I went out for my usual evening walk, longing and half dreading to see Mr. Thorold; for I did not like to show him my fears; they gave him pain; and yet at the same time I wanted him to scold them away. But this time I did not see him. I walked the avenue, at first eagerly, then anxiously; then with an intense pressing pain and suspense which could hardly be borne. Neither Thorold nor Thorold's horse appeared among all the figures moving there; and after walking as long as I dared, I was fain to go home with that pain in my heart. It seemed, as I went up the stairs to my room, almost as if I could die at once with it. Yet I had to make my hair smooth and meet Mrs. Sandford at tea, and hear all her little details about Dr. Sandford's illness; which, as they were precisely the same as those of the day before, had nothing even to hold my attention for a moment. But I attended. It was necessary. And I eat toast and drank tea. That was necessary too; with every mouthful a stab of pain, and every little ordinary incident of the tea-table a wrenching of my heartstrings. One does those things quietly and the world never knows. But I hailed it as a great relief when Mrs. Sandford rose from the table.
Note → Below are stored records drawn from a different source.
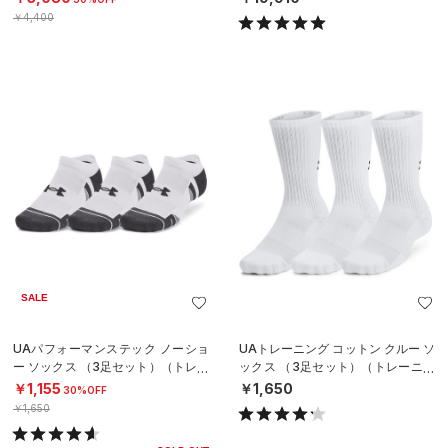
￥4,400
SALE
UAパフォーマンステック ノーショ
UAトレーニング コットン クルー ソ
ー ソックス （3足セット）（トレー
ックス （3足セット）（トレーニン
ニング/UNISEX）
グ/UNISEX）
￥1,155
￥1,650
30%OFF
￥1,650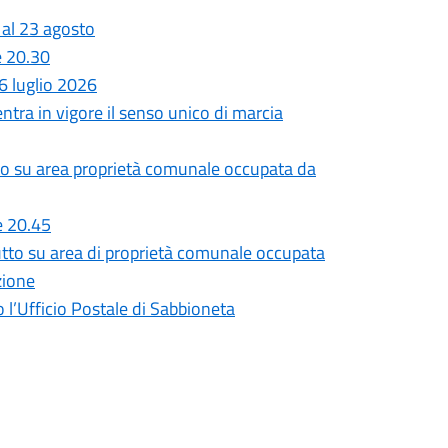
 al 23 agosto
e 20.30
 luglio 2026
entra in vigore il senso unico di marcia
utto su area proprietà comunale occupata da
e 20.45
rutto su area di proprietà comunale occupata
zione
o l’Ufficio Postale di Sabbioneta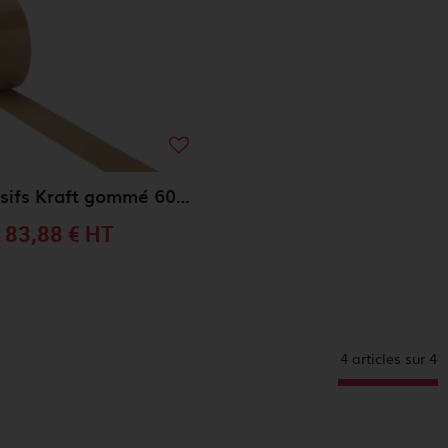
18 Adhésifs Kraft gommé 60gr 50mmx200m
83,88 €
HT
4 articles sur
4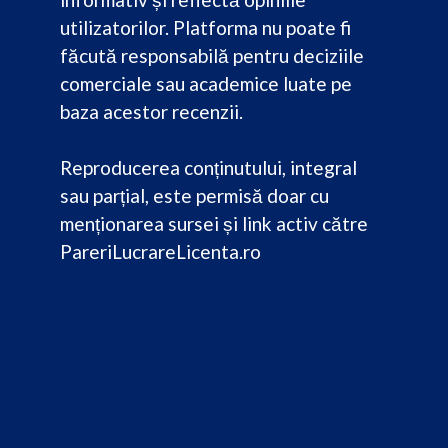
utilizatorilor. Platforma nu poate fi
făcută responsabilă pentru deciziile
comerciale sau academice luate pe
baza acestor recenzii.
Reproducerea conținutului, integral
sau parțial, este permisă doar cu
menționarea sursei și link activ către
PareriLucrareLicenta.ro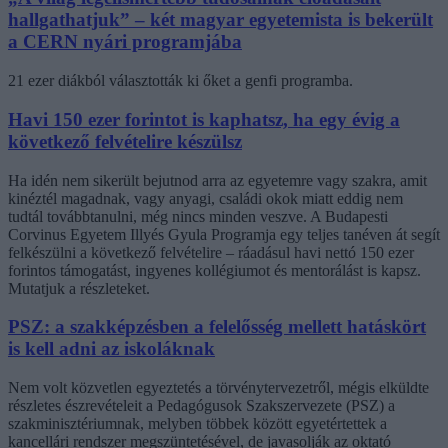
hallgathatjuk” – két magyar egyetemista is bekerült
a CERN nyári programjába
21 ezer diákból választották ki őket a genfi programba.
Havi 150 ezer forintot is kaphatsz, ha egy évig a
következő felvételire készülsz
Ha idén nem sikerült bejutnod arra az egyetemre vagy szakra, amit
kinéztél magadnak, vagy anyagi, családi okok miatt eddig nem
tudtál továbbtanulni, még nincs minden veszve. A Budapesti
Corvinus Egyetem Illyés Gyula Programja egy teljes tanéven át segít
felkészülni a következő felvételire – ráadásul havi nettó 150 ezer
forintos támogatást, ingyenes kollégiumot és mentorálást is kapsz.
Mutatjuk a részleteket.
PSZ: a szakképzésben a felelősség mellett hatáskört
is kell adni az iskoláknak
Nem volt közvetlen egyeztetés a törvénytervezetről, mégis elküldte
részletes észrevételeit a Pedagógusok Szakszervezete (PSZ) a
szakminisztériumnak, melyben többek között egyetértettek a
kancellári rendszer megszüntetésével, de javasolják az oktató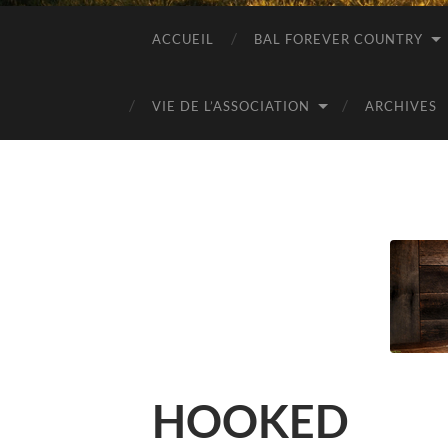
ACCUEIL
BAL FOREVER COUNTRY
VIE DE L’ASSOCIATION
ARCHIVES
HOOKED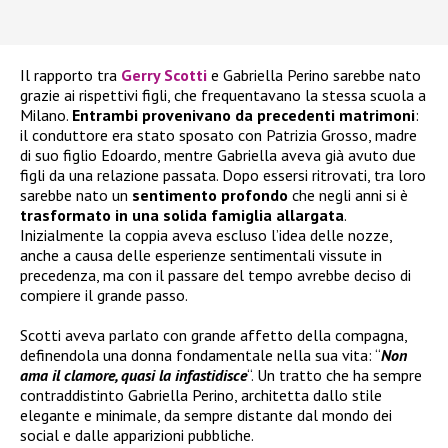
Il rapporto tra
Gerry Scotti
e Gabriella Perino sarebbe nato
grazie ai rispettivi figli, che frequentavano la stessa scuola a
Milano.
Entrambi provenivano da precedenti matrimoni
:
il conduttore era stato sposato con Patrizia Grosso, madre
di suo figlio Edoardo, mentre Gabriella aveva già avuto due
figli da una relazione passata. Dopo essersi ritrovati, tra loro
sarebbe nato un
sentimento profondo
che negli anni si è
trasformato in una solida famiglia allargata
.
Inizialmente la coppia aveva escluso l’idea delle nozze,
anche a causa delle esperienze sentimentali vissute in
precedenza, ma con il passare del tempo avrebbe deciso di
compiere il grande passo.
Scotti aveva parlato con grande affetto della compagna,
definendola una donna fondamentale nella sua vita: “
Non
ama il clamore, quasi la infastidisce
“. Un tratto che ha sempre
contraddistinto Gabriella Perino, architetta dallo stile
elegante e minimale, da sempre distante dal mondo dei
social e dalle apparizioni pubbliche.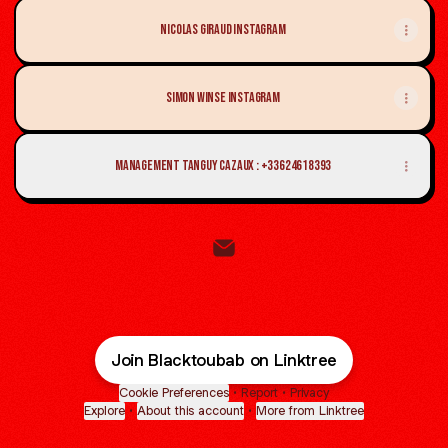
Nicolas Giraud Instagram
Simon Winse Instagram
Management Tanguy Cazaux : +33624618393
BLACK TOUBAB Email
Join Blacktoubab on Linktree
Cookie Preferences
•
Report
•
Privacy
Explore
•
About this account
•
More from Linktree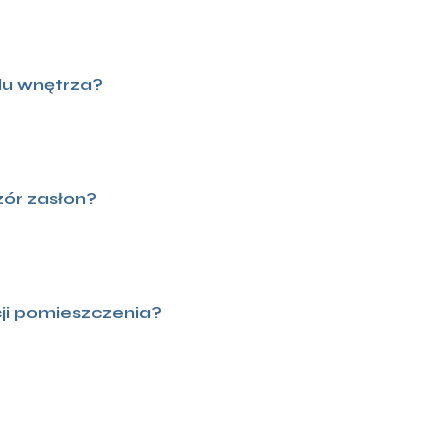
ylu wnętrza?
zór zasłon?
ji pomieszczenia?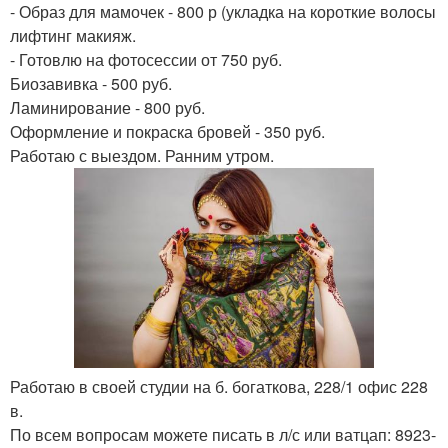
- Образ для мамочек - 800 р (укладка на короткие волосы
лифтинг макияж.
- Готовлю на фотосессии от 750 руб.
Биозавивка - 500 руб.
Ламинирование - 800 руб.
Оформление и покраска бровей - 350 руб.
Работаю с выездом. Ранним утром.
Работаю в своей студии на б. богаткова, 228/1 офис 228
в.
По всем вопросам можете писать в л/с или ватцап: 8923-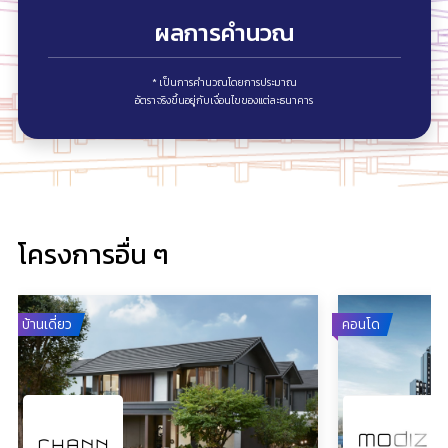
ผลการคำนวณ
* เป็นการคำนวณโดยการประมาณ
อัตราจริงขึ้นอยู่กับเงื่อนไขของแต่ละธนาคาร
โครงการอื่น ๆ
บ้านเดี่ยว
คอนโด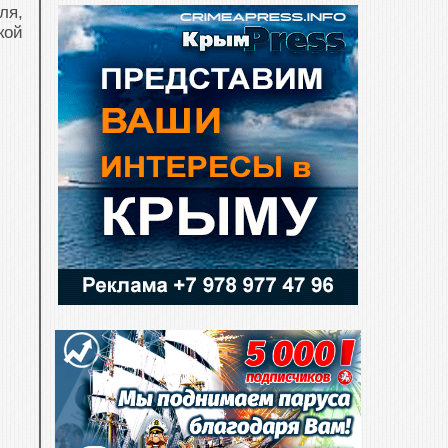
ля,
кой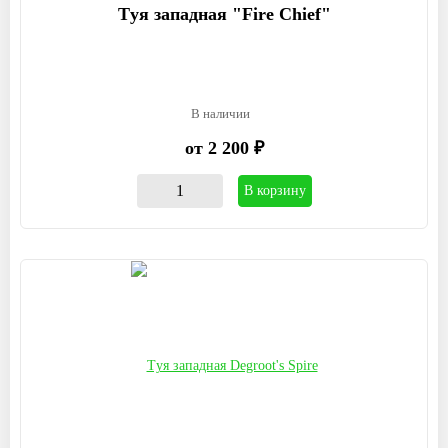
Tуя западная "Fire Chief"
В наличии
от 2 200 ₽
В корзину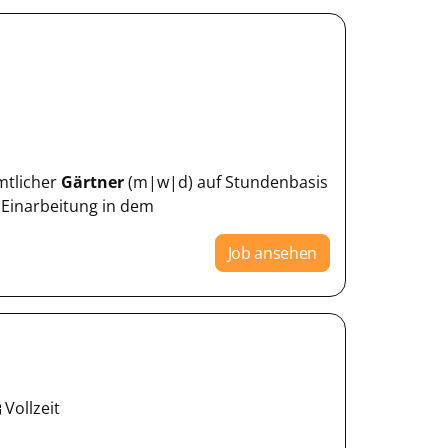
mtlicher
Gärtner
(m|w|d) auf Stundenbasis
 Einarbeitung in dem
Job ansehen
Vollzeit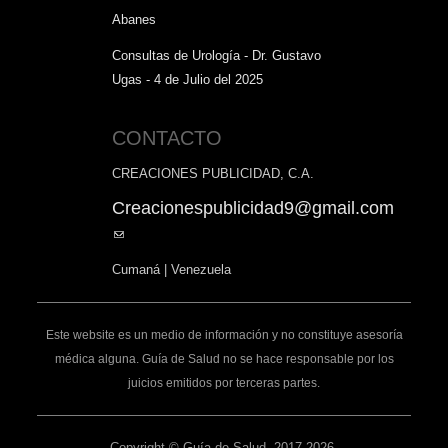
Abanes
Consultas de Urología - Dr. Gustavo
Ugas - 4 de Julio del 2025
CONTACTO
CREACIONES PUBLICIDAD, C.A.
Creacionespublicidad9@gmail.com
(link
sends
Cumaná | Venezuela
e-
mail)
Este website es un medio de información y no constituye asesoría
médica alguna. Guía de Salud no se hace responsable por los
juicios emitidos por terceras partes.
Copyright © Guía de Salud, 2017-2026.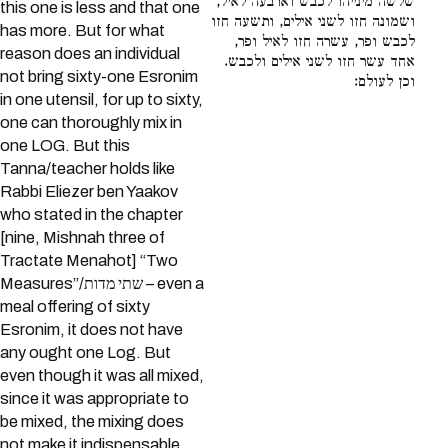
שלשה מינייהו לכבש וארבעה לאיל,
this one is less and that one
ושמונה חזו לשני אילים, ותשעה חזו
has more. But for what
לכבש ופר, עשרה חזו לאיל ופר,
reason does an individual
אחד עשר חזו לשני אילים ולכבש.
not bring sixty-one Esronim
וכן לעולם:
in one utensil, for up to sixty,
one can thoroughly mix in
one LOG. But this
Tanna/teacher holds like
Rabbi Eliezer ben Yaakov
who stated in the chapter
[nine, Mishnah three of
Tractate Menahot] “Two
Measures”/שתי מדות – even a
meal offering of sixty
Esronim, it does not have
any ought one Log. But
even though it was all mixed,
since it was appropriate to
be mixed, the mixing does
not make it indispensable.,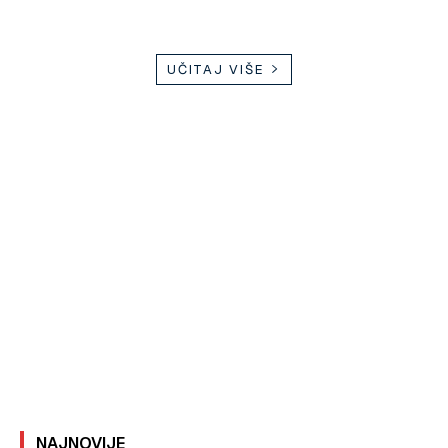
UČITAJ VIŠE
NAJNOVIJE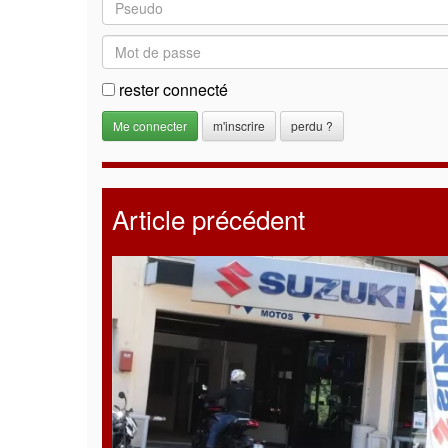
rester connecté
m'inscrire
perdu ?
Article précédent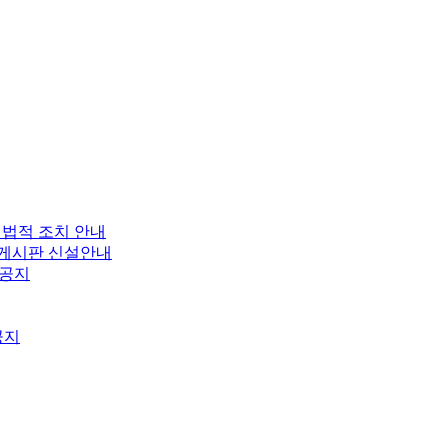
 법적 조치 안내
보 게시판 신설안내
 공지
공지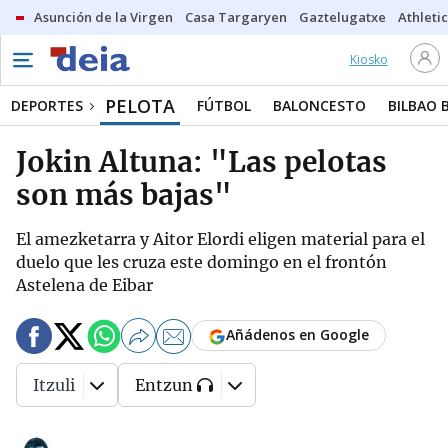
Asunción de la Virgen
Casa Targaryen
Gaztelugatxe
Athletic
Kiosko
PELOTA
DEPORTES
FÚTBOL
BALONCESTO
BILBAO 
Jokin Altuna: "Las pelotas
son más bajas"
El amezketarra y Aitor Elordi eligen material para el
duelo que les cruza este domingo en el frontón
Astelena de Eibar
Añádenos en Google
Itzuli
Entzun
"Poor Daisy!" she said. "I must leave you to yourself again - all alone. It's too bad!"

"I like it very well so," I told her.

"It mustn't go on," she said. "Really it must not. You will mope, if you don't already. Don't you, Daisy? Where are all your admirers?"

She had touched my face caressingly with her fingers, and I had to look up and meet her. It was one of the hardest minutes of self-control I ever knew. I met her and answered calmly, even coldly; and she went; and I sat down and shrank, I remember how I shrank, lowering my head and neck and shoulders in a crushing reaction from the erect self-assertion of the moment before. The next thing, two hands were on my shoulders and a voice whispered in my ear a question, "what was the matter?". So as no other voice ever asked me that question; - with the tender assumption of the right to know, and an equally gentle hint that there was comfort and help somewhere not far off. Now, however, I only started up with terror at hearing that voice there; - terror instantly displaced by another terror at the reason of its being there. I knew, I can't tell how I knew, by the first glance into Mr. Thorold's face.

"Yes," said he, in a low voice, "I have got orders."

"Where?" I managed to ask. "To do what?"

"I must take a battery across the country to General
Patterson."

"That will take you out of the way," I said.

"Out of the way of what?" said he, drawing me to his breast, and looking down into my face with his hazel eyes sparkling over a depth of something that was not merry. "Out of the way of what, Daisy?" he repeated. "Out of the way of fighting, do you mean? Is that your way of being a proper soldier's wife? It is out of your way, love; that is what I think of."